Reporter Kate Saylors thinks about belonging in Grand Forks.
11386623_web1_stock-opinionpic-web

Today (Wednesday) dear readers, is my two-year anniversary of working for the Gazette and of moving to the Boundary.

Unlike a lot of my friends from school, the thought of moving away, far away, from Toronto or Ottawa was never unimaginable. I always had it in the back of my mind that at least for a time, I’d probably end up in some far-flung place. Maybe part of me thought (hoped?) it might be a little more exotic, but Grand Forks, here I am.

As I was writing this column, I thought back to a workshop I attended a few weeks ago, a Community Conversation hosted by the Phoenix Foundation. As we went around the circle introducing ourselves, we were invited to share how we were a part of the community. Many people shared their volunteer work or their family connections. I got to say that I was lucky enough that it’s my job to be part of this community – I’m literally a professional in knowing what’s going on around here.
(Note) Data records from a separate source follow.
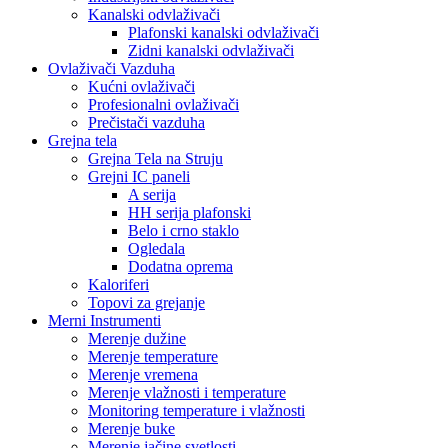
Kanalski odvlaživači
Plafonski kanalski odvlaživači
Zidni kanalski odvlaživači
Ovlaživači Vazduha
Kućni ovlaživači
Profesionalni ovlaživači
Prečistači vazduha
Grejna tela
Grejna Tela na Struju
Grejni IC paneli
A serija
HH serija plafonski
Belo i crno staklo
Ogledala
Dodatna oprema
Kaloriferi
Topovi za grejanje
Merni Instrumenti
Merenje dužine
Merenje temperature
Merenje vremena
Merenje vlažnosti i temperature
Monitoring temperature i vlažnosti
Merenje buke
Merenje jačine svetlosti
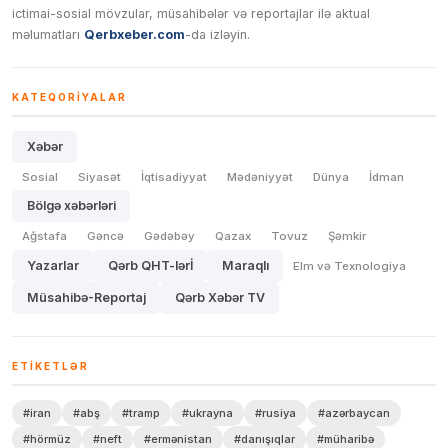
ictimai-sosial mövzular, müsahibələr və reportajlar ilə aktual
məlumatları
Qerbxeber.com
-da izləyin.
KATEQORIYALAR
Xəbər
Sosial
Siyasət
İqtisadiyyat
Mədəniyyət
Dünya
İdman
Bölgə xəbərləri
Ağstafa
Gəncə
Gədəbəy
Qazax
Tovuz
Şəmkir
Yazarlar
Qərb QHT-lərİ
Maraqlı
Elm və Texnologiya
Müsahibə-Reportaj
Qərb Xəbər TV
ETIKETLƏR
#iran
#abş
#tramp
#ukrayna
#rusiya
#azərbaycan
#hörmüz
#neft
#ermənistan
#danışıqlar
#müharibə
It has been my privilege to work in such a welcoming community for this long.

This time last year, I reflected on what it was like to move from my big hometown to such a small, insular community. This year, I’m thinking more about what it means to belong — another question that came up at that workshop.

In some ways, I still don’t quite feel like I belong here — I don’t necessarily think that’s a bad thing, but it’s just the way it is. My peer group (unmarried, childless Millennials) isn’t exactly a huge demographic here, so I’ve found over the past couple years that it is hard to make connections and friends. I’m battling that, one invitation and outing at a time, and pushing myself to just get out more. One of the most profound things about moving here, from my perspective, has been learning that sometimes the people you have the least in common with make the best friends.

There are still lots of things I don’t really “get” about the culture of Grand Forks either. As I mused to a friend the other day, Grand Forks can still be kind of an enigma. It would be easy to reduce Grand Forks to the trope of small-town rural Canada (as I think, many people are prone to do), but that doesn’t quite fit — the culture is more nuanced, the people more interesting, and the issues a little larger in scope. I think I’m still figuring the character of Grand Forks out, and I’m sure that is in no small part because I’m from a big city in Ontario.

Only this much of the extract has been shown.